- [WHAT IS BEING ASKED]: Print each entry exactly, all the way through.
DATA UNDER STUDY: Begin
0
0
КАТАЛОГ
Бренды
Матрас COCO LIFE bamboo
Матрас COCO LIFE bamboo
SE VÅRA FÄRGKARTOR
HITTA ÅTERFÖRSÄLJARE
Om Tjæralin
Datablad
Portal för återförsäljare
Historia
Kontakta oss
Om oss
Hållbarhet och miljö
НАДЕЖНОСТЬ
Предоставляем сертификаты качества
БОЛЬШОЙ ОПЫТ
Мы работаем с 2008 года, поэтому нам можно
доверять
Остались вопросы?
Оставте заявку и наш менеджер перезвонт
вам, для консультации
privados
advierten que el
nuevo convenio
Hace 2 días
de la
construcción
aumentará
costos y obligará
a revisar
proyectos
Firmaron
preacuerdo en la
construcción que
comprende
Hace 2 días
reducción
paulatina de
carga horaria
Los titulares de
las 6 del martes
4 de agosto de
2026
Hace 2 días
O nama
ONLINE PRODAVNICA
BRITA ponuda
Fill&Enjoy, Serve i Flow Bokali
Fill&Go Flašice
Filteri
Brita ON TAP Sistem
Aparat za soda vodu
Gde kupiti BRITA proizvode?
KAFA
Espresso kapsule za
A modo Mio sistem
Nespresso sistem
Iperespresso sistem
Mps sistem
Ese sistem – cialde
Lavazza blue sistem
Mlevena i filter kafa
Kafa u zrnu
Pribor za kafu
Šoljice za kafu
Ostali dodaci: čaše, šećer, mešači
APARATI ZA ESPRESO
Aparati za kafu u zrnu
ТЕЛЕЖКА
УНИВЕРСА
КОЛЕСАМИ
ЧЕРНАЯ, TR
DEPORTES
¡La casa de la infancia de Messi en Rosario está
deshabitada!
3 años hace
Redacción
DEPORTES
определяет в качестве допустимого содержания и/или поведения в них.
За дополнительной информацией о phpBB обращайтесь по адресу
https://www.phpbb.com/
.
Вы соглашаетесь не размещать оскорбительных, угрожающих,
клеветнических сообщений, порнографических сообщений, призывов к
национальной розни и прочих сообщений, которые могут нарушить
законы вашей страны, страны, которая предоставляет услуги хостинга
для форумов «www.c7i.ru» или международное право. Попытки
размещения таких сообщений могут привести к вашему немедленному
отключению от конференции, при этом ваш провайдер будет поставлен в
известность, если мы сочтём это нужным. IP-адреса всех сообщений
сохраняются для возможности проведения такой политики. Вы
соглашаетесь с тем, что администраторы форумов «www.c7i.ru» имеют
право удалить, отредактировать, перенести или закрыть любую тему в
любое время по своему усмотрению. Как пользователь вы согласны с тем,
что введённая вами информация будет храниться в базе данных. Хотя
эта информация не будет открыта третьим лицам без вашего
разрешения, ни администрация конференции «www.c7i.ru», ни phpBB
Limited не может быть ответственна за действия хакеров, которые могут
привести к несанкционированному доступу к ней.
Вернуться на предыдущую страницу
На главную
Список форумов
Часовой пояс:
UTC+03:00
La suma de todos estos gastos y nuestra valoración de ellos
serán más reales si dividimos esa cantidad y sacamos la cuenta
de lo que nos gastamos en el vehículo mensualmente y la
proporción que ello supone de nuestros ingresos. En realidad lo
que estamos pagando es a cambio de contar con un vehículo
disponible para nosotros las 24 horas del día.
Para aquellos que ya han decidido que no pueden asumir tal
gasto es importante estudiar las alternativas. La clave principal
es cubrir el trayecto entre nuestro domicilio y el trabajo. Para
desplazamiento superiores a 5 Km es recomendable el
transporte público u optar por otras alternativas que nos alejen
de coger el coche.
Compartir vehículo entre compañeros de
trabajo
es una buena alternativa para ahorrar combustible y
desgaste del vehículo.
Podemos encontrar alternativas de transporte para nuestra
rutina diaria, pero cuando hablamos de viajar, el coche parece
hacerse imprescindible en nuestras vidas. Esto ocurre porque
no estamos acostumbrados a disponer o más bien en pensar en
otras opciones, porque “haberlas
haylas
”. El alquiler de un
DATA UNDER STUDY: End
- [PROBLEM SOLUTION]:
0
0
КАТАЛОГ
Бренды
Матрас COCO LIFE bamboo
Матрас COCO LIFE bamboo
SE VÅRA FÄRGKARTOR
HITTA ÅTERFÖRSÄLJARE
Om Tjæralin
Datablad
Portal för återförsäljare
Historia
Kontakta oss
Om oss
Hållbarhet och miljö
НАДЕЖНОСТЬ
Предоставляем сертификаты качества
БОЛЬШОЙ ОПЫТ
Мы работаем с 2008 года, поэтому нам можно
доверять
Остались вопросы?
Оставте заявку и наш менеджер перезвонт
вам, для консультации
privados
advierten que el
nuevo convenio
Hace 2 días
de la
construcción
aumentará
costos y obligará
a revisar
proyectos
Firmaron
preacuerdo en la
construcción que
comprende
Hace 2 días
reducción
paulatina de
carga horaria
Los titulares de
las 6 del martes
4 de agosto de
2026
Hace 2 días
O nama
ONLINE PRODAVNICA
BRITA ponuda
Fill&Enjoy, Serve i Flow Bokali
Fill&Go Flašice
Filteri
Brita ON TAP Sistem
Aparat za soda vodu
Gde kupiti BRITA proizvode?
KAFA
Espresso kapsule za
A modo Mio sistem
Nespresso sistem
Iperespresso sistem
Mps sistem
Ese sistem – cialde
Lavazza blue sistem
Mlevena i filter kafa
Kafa u zrnu
Pribor za kafu
Šoljice za kafu
Ostali dodaci: čaše, šećer, mešači
APARATI ZA ESPRESO
Aparati za kafu u zrnu
ТЕЛЕЖКА
УНИВЕРСА
КОЛЕСАМИ
ЧЕРНАЯ, TR
DEPORTES
¡La casa de la infancia de Messi en Rosario está
deshabitada!
3 años hace
Redacción
DEPORTES
определяет в качестве допустимого содержания и/или поведения в них.
За дополнительной информацией о phpBB обращайтесь по адресу
https://www.phpbb.com/
.
Вы соглашаетесь не размещать оскорбительных, угрожающих,
клеветнических сообщений, порнографических сообщений, призывов к
национальной розни и прочих сообщений, которые могут нарушить
законы вашей страны, страны, которая предоставляет услуги хостинга
для форумов «www.c7i.ru» или международное право. Попытки
размещения таких сообщений могут привести к вашему немедленному
отключению от конференции, при этом ваш провайдер будет поставлен в
известность, если мы сочтём это нужным. IP-адреса всех сообщений
сохраняются для возможности проведения такой политики. Вы
соглашаетесь с тем, что администраторы форумов «www.c7i.ru» имеют
право удалить, отредактировать, перенести или закрыть любую тему в
любое время по своему усмотрению. Как пользователь вы согласны с тем,
что введённая вами информация будет храниться в базе данных. Хотя
эта информация не будет открыта третьим лицам без вашего
разрешения, ни администрация конференции «www.c7i.ru», ни phpBB
Limited не может быть ответственна за действия хакеров, которые могут
привести к несанкционированному доступу к ней.
Вернуться на предыдущую страницу
На главную
Список форумов
Часовой пояс:
UTC+03:00
La suma de todos estos gastos y nuestra valoración de ellos
serán más reales si dividimos esa cantidad y sacamos la cuenta
de lo que nos gastamos en el vehículo mensualmente y la
proporción que ello supone de nuestros ingresos. En realidad lo
que estamos pagando es a cambio de contar con un vehículo
disponible para nosotros las 24 horas del día.
Para aquellos que ya han decidido que no pueden asumir tal
gasto es importante estudiar las alternativas. La clave principal
es cubrir el trayecto entre nuestro domicilio y el trabajo. Para
desplazamiento superiores a 5 Km es recomendable el
transporte público u optar por otras alternativas que nos alejen
de coger el coche.
Compartir vehículo entre compañeros de
trabajo
es una buena alternativa para ahorrar combustible y
desgaste del vehículo.
Podemos encontrar alternativas de transporte para nuestra
rutina diaria, pero cuando hablamos de viajar, el coche parece
hacerse imprescindible en nuestras vidas. Esto ocurre porque
no estamos acostumbrados a disponer o más bien en pensar en
otras opciones, porque “haberlas
haylas
”. El alquiler de un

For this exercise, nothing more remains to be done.